About me
Most people come to this site because of my writings about the music of John Cage. In 1988, I completed my doctoral dissertation The development of chance techniques in the music of John Cage, 1951-1956. I was, I believe, the first person to methodically study Cage’s manuscripts and working notes to document in detail the processes he used in his seminal chance compositions. I have aimed with this to provide a model for the analytical study of Cage’s work: to deal with Cage’s music on its own terms, as music.
In 1992 I completed my critical survey of all of Cage’s work, The music of John Cage, which was published by Cambridge University Press in 1993. To my knowledge (and to my surprise), this remains the only survey of all of Cage’s music. Both my dissertation and my book are readily available through online ordering; just follow the links above.

I no longer consider myself a “musicologist,” but I continue to research and write about Cage’s music. In recent years, I’ve been exploring ideas about emptiness in Cage’s work: how this relates to his spiritual journey, his silent music, and his relationship to Zen Buddhism.
Separately, I’ve also been trying to write about the music of Morton Feldman. I agree completely with Alex Ross that “this extraordinary music defeats ordinary attempts at description.” I find Feldman’s music to be endlessly rejuvenating, even as it defeats me. “Practice has to be a process of endless disappointment,” as Charlotte Joko Beck said.

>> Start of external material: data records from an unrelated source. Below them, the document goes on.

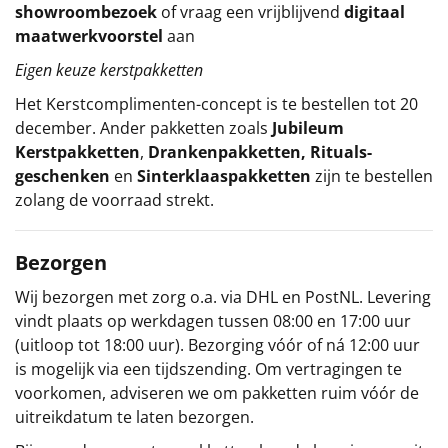
showroombezoek
of vraag een vrijblijvend
digitaal
maatwerkvoorstel
aan
Eigen keuze kerstpakketten
Het
Kerstcomplimenten
-concept
is te bestellen tot 20
december. Ander pakketten zoals
Jubileum
Kerstpakketten
,
Drankenpakketten
,
Rituals-
geschenken
en
Sinterklaaspakketten
zijn te bestellen
zolang de voorraad strekt.
Bezorgen
Wij bezorgen met zorg o.a. via DHL en PostNL. Levering
vindt plaats op werkdagen tussen 08:00 en 17:00 uur
(uitloop tot 18:00 uur). Bezorging vóór of ná 12:00 uur
is mogelijk via een tijdszending. Om vertragingen te
voorkomen, adviseren we om pakketten ruim vóór de
uitreikdatum te laten bezorgen.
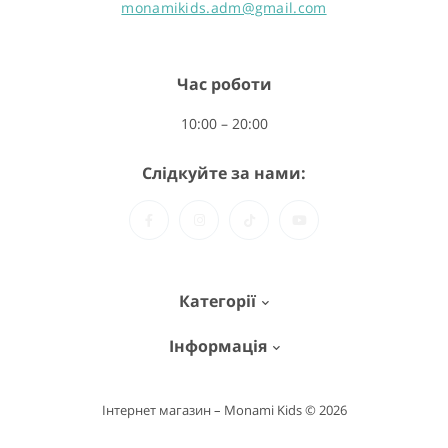
monamikids.adm@gmail.com
Час роботи
10:00 – 20:00
Слідкуйте за нами:
Категорії
Інформація
MON AMI BOX - набори для ліплення
MiMi Dough – тісто для ліплення
Про нас
Інтернет магазин – Monami Kids © 2026
Аксесуари
Доставка та повернення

A large part of my involvement in new music is also with the work of my wife, Frances White. Frances and I have collaborated on various projects over the years. In 1989 she wrote a piano piece for me to play: Still life with piano. In 1990 we made Resonant Landscape, an interactive computer music installation. I designed and built all the software; Frances made all the music. In 1996 we worked in a unique way on Birdwing. She wrote a piece and I wrote a poem based on the same pair of experiences that we had had together out in the woods and fields of central New Jersey. We did this simultaneously (neither of us knew what the other was doing), then used the poem as the “program note” for the piece. They go together beautifully. Our most recent collaborations have been in the form of works that explore storytelling through both text and music. These started with The old rose reader. You can read more about this on my old website here. Two more “rose” pieces followed: The book of roses and memory and As night falls. We then began a series of pieces related to fairy tales, including From a fairy tale, The third night, and The bird and the garden (from a fairy tale).